(EXERCISE) Pictures should not appear in the copy; the records themselves must be written out exactly.

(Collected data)
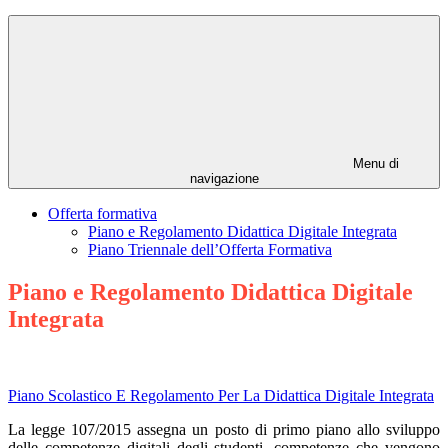
Menu di
navigazione
Offerta formativa
Piano e Regolamento Didattica Digitale Integrata
Piano Triennale dell’Offerta Formativa
Piano e Regolamento Didattica Digitale
Integrata
Piano Scolastico E Regolamento Per La Didattica Digitale Integrata
La legge 107/2015 assegna un posto di primo piano allo sviluppo
delle competenze digitali degli studenti, competenze che vengono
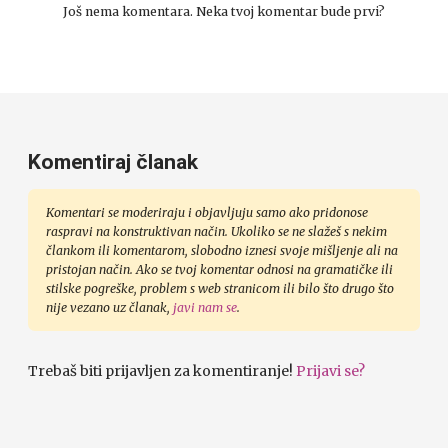
Još nema komentara. Neka tvoj komentar bude prvi?
Komentiraj članak
Komentari se moderiraju i objavljuju samo ako pridonose
raspravi na konstruktivan način. Ukoliko se ne slažeš s nekim
člankom ili komentarom, slobodno iznesi svoje mišljenje ali na
pristojan način. Ako se tvoj komentar odnosi na gramatičke ili
stilske pogreške, problem s web stranicom ili bilo što drugo što
nije vezano uz članak,
javi nam se
.
Trebaš biti prijavljen za komentiranje!
Prijavi se?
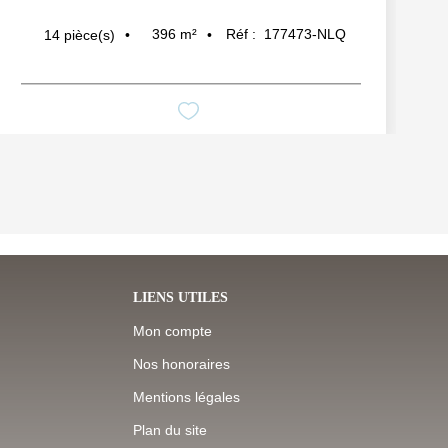
396
m²
Réf :
177473-NLQ
14
pièce(s)
LIENS UTILES
Mon compte
Nos honoraires
Mentions légales
Plan du site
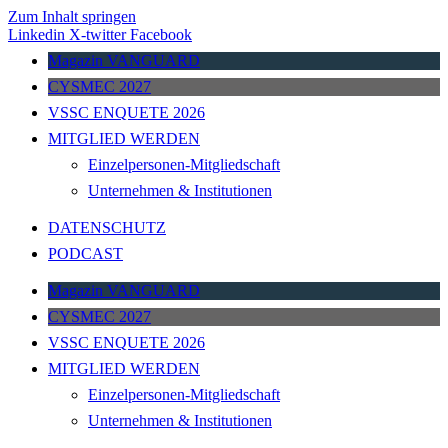
Zum Inhalt springen
Linkedin
X-twitter
Facebook
Magazin VANGUARD
CYSMEC 2027
VSSC ENQUETE 2026
MITGLIED WERDEN
Einzelpersonen-Mitgliedschaft
Unternehmen & Institutionen
DATENSCHUTZ
PODCAST
Magazin VANGUARD
CYSMEC 2027
VSSC ENQUETE 2026
MITGLIED WERDEN
Einzelpersonen-Mitgliedschaft
Unternehmen & Institutionen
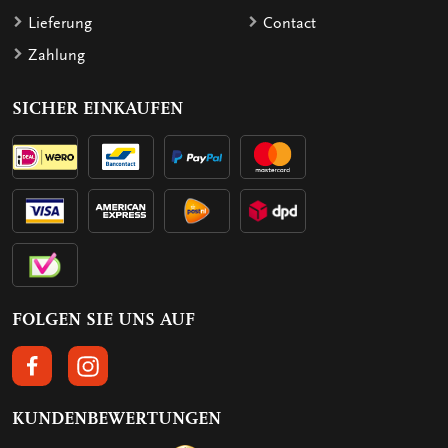
Lieferung
Contact
Zahlung
SICHER EINKAUFEN
FOLGEN SIE UNS AUF
FOLGEN SIE UNS AUF FACEBOOK
FOLGEN SIE UNS AUF INSTAGRAM
KUNDENBEWERTUNGEN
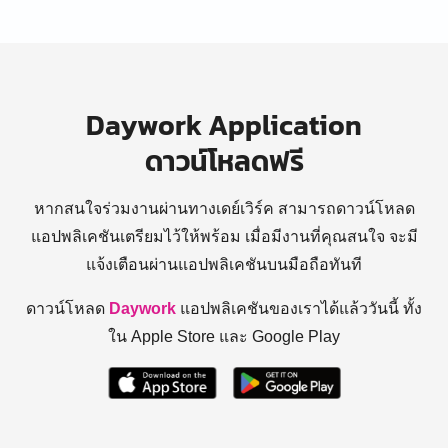
Daywork Application
ดาวน์โหลดฟรี
หากสนใจร่วมงานผ่านทางเดย์เวิร์ค สามารถดาวน์โหลด
แอปพลิเคชันเตรียมไว้ให้พร้อม
เมื่อมีงานที่คุณสนใจ จะมี
แจ้งเตือนผ่านแอปพลิเคชันบนมือถือทันที
ดาวน์โหลด
Daywork
แอปพลิเคชันของเราได้แล้ววันนี้ ทั้ง
ใน Apple Store และ Google Play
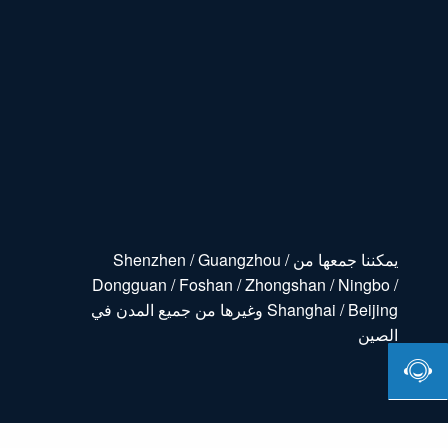
يمكننا جمعها من Shenzhen / Guangzhou /
Dongguan / Foshan / Zhongshan / Ningbo /
Shanghai / Beijing وغيرها من جميع المدن في
الصين

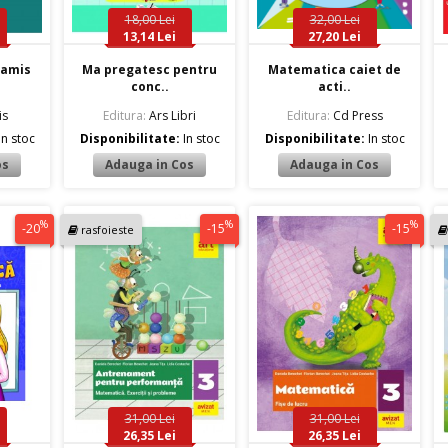
18,00 Lei
32,00 Lei
13,14 Lei
27,20 Lei
ramis
Ma pregatesc pentru
Matematica caiet de
conc..
acti..
is
Editura:
Ars Libri
Editura:
Cd Press
In stoc
Disponibilitate:
In stoc
Disponibilitate:
In stoc
%
%
%
-20
-15
-15
rasfoieste
31,00 Lei
31,00 Lei
26,35 Lei
26,35 Lei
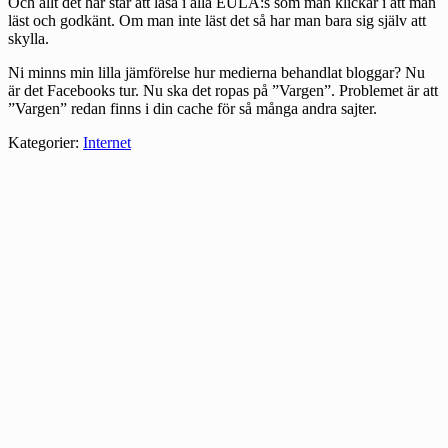
Och allt det här står att läsa i alla EULA:s som man klickar i att man
läst och godkänt. Om man inte läst det så har man bara sig själv att
skylla.
Ni minns min lilla jämförelse hur medierna behandlat bloggar? Nu
är det Facebooks tur. Nu ska det ropas på ”Vargen”. Problemet är att
”Vargen” redan finns i din cache för så många andra sajter.
Kategorier:
Internet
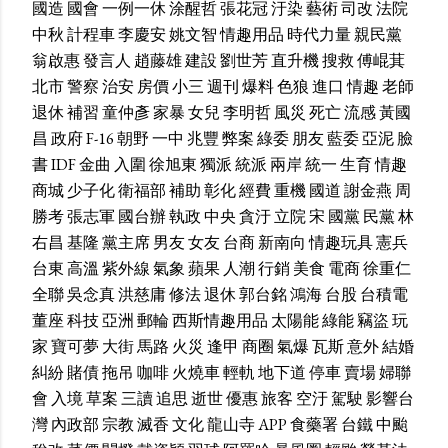
國造
國會
一例一休
涂醒哲
張花冠
汙染
藝術
司改
法院
中秋
計程車
李慶安
姚文智
情趣用品
時代力量
親民黨
翁啟惠
發言人
趙藤雄
建設
劉世芳
直升機
搜救
傅崐萁
北市
警察
治安
房價
小三
週刊
爆料
色狼
進口
情趣
老師
退休
補習
童仲彥
家暴
女兒
李明哲
風災
死亡
流感
黃國
昌
政府
F-16
朝野
一中
兆豐
弊案
綠委
朋友
藍委
亞泥
臉
書
IDF
金曲
入圍
徐旭東
獨派
統派
兩岸
統一
生育
情趣
商城
少子化
衛福部
補助
彰化
經費
重機
國道
謝金燕
周
勝考
張志軍
國台辦
執政
中央
貪汙
立院
宋
國黨
民黨
林
右昌
基隆
黨主席
男友
女友
台商
新南向
情趣玩具
憲兵
台東
高溫
紫外線
氣象
蘋果
人潮
行銷
美食
電商
徐重仁
全聯
吳念真
洪慈庸
修法
退休
郭台銘
鴻海
台股
台積電
董座
科技
亞洲
郵輪
西斯情趣用品
太陽能
綠能
竊盜
玩
家
寶可夢
大街
馬路
火災
逢甲
商圈
氣爆
瓦斯
意外
結婚
糾紛
賭債
拖吊
咖啡
火燒車
輕軌
地下道
停車
賣場
婦聯
會
入境
草案
三讀
追思
逝世
優惠
旅客
空汙
駕駛
影響台
灣
內政部
宗教
滅香
文化
龍山寺
APP
食藥署
台鐵
中颱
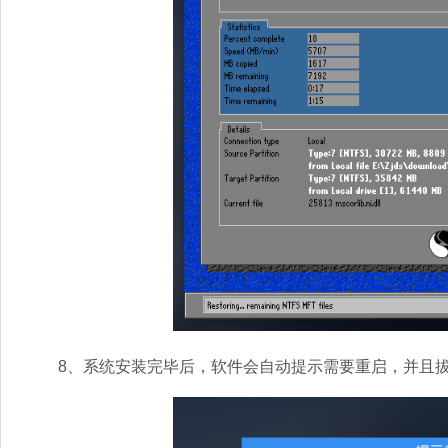
8、系统安装完毕后，软件会自动提示需要重启，并且拔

(ANSWER SECTION)
Menu di
navigazione
Offerta formativa
Piano e Regolamento Didattica Digitale Integrata
Piano Triennale dell’Offerta Formativa
Piano e Regolamento Didattica Digitale
Integrata
Piano Scolastico E Regolamento Per La Didattica Digitale Integrata
La legge 107/2015 assegna un posto di primo piano allo sviluppo
delle competenze digitali degli studenti, competenze che vengono
Još nema komentara. Neka tvoj komentar bude prvi?
Komentiraj članak
Komentari se moderiraju i objavljuju samo ako pridonose
raspravi na konstruktivan način. Ukoliko se ne slažeš s nekim
člankom ili komentarom, slobodno iznesi svoje mišljenje ali na
pristojan način. Ako se tvoj komentar odnosi na gramatičke ili
stilske pogreške, problem s web stranicom ili bilo što drugo što
nije vezano uz članak,
javi nam se
.
Trebaš biti prijavljen za komentiranje!
Prijavi se?
396
m²
Réf :
177473-NLQ
14
pièce(s)
LIENS UTILES
Mon compte
Nos honoraires
Mentions légales
Plan du site
Zum Inhalt springen
Linkedin
X-twitter
Facebook
Magazin VANGUARD
CYSMEC 2027
VSSC ENQUETE 2026
MITGLIED WERDEN
Einzelpersonen-Mitgliedschaft
Unternehmen & Institutionen
DATENSCHUTZ
PODCAST
Magazin VANGUARD
CYSMEC 2027
VSSC ENQUETE 2026
MITGLIED WERDEN
Einzelpersonen-Mitgliedschaft
Unternehmen & Institutionen
Lieferung
Contact
Zahlung
SICHER EINKAUFEN
FOLGEN SIE UNS AUF
FOLGEN SIE UNS AUF FACEBOOK
FOLGEN SIE UNS AUF INSTAGRAM
KUNDENBEWERTUNGEN
Daywork Application
ดาวน์โหลดฟรี
หากสนใจร่วมงานผ่านทางเดย์เวิร์ค สามารถดาวน์โหลด
แอปพลิเคชันเตรียมไว้ให้พร้อม
เมื่อมีงานที่คุณสนใจ จะมี
แจ้งเตือนผ่านแอปพลิเคชันบนมือถือทันที
ดาวน์โหลด
Daywork
แอปพลิเคชันของเราได้แล้ววันนี้ ทั้ง
ใน Apple Store และ Google Play
يمكننا جمعها من Shenzhen / Guangzhou /
Dongguan / Foshan / Zhongshan / Ningbo /
Shanghai / Beijing وغيرها من جميع المدن في
الصين

18,00 Lei
32,00 Lei
13,14 Lei
27,20 Lei
ramis
Ma pregatesc pentru
Matematica caiet de
conc..
acti..
is
Editura:
Ars Libri
Editura:
Cd Press
In stoc
Disponibilitate:
In stoc
Disponibilitate:
In stoc
%
%
%
-20
-15
-15
rasfoieste
31,00 Lei
31,00 Lei
26,35 Lei
26,35 Lei
Och allt det här står att läsa i alla EULA:s som man klickar i att man
läst och godkänt. Om man inte läst det så har man bara sig själv att
skylla.
Ni minns min lilla jämförelse hur medierna behandlat bloggar? Nu
är det Facebooks tur. Nu ska det ropas på ”Vargen”. Problemet är att
”Vargen” redan finns i din cache för så många andra sajter.
Kategorier:
Internet
國造
國會
一例一休
涂醒哲
張花冠
汙染
藝術
司改
法院
中秋
計程車
李慶安
姚文智
情趣用品
時代力量
親民黨
翁啟惠
發言人
趙藤雄
建設
劉世芳
直升機
搜救
傅崐萁
北市
警察
治安
房價
小三
週刊
爆料
色狼
進口
情趣
老師
退休
補習
童仲彥
家暴
女兒
李明哲
風災
死亡
流感
黃國
昌
政府
F-16
朝野
一中
兆豐
弊案
綠委
朋友
藍委
亞泥
臉
書
IDF
金曲
入圍
徐旭東
獨派
統派
兩岸
統一
生育
情趣
商城
少子化
衛福部
補助
彰化
經費
重機
國道
謝金燕
周
勝考
張志軍
國台辦
執政
中央
貪汙
立院
宋
國黨
民黨
林
右昌
基隆
黨主席
男友
女友
台商
新南向
情趣玩具
憲兵
台東
高溫
紫外線
氣象
蘋果
人潮
行銷
美食
電商
徐重仁
全聯
吳念真
洪慈庸
修法
退休
郭台銘
鴻海
台股
台積電
董座
科技
亞洲
郵輪
西斯情趣用品
太陽能
綠能
竊盜
玩
家
寶可夢
大街
馬路
火災
逢甲
商圈
氣爆
瓦斯
意外
結婚
糾紛
賭債
拖吊
咖啡
火燒車
輕軌
地下道
停車
賣場
婦聯
會
入境
草案
三讀
追思
逝世
優惠
旅客
空汙
駕駛
影響台
灣
內政部
宗教
滅香
文化
龍山寺
APP
食藥署
台鐵
中颱
8、系统安装完毕后，软件会自动提示需要重启，并且拔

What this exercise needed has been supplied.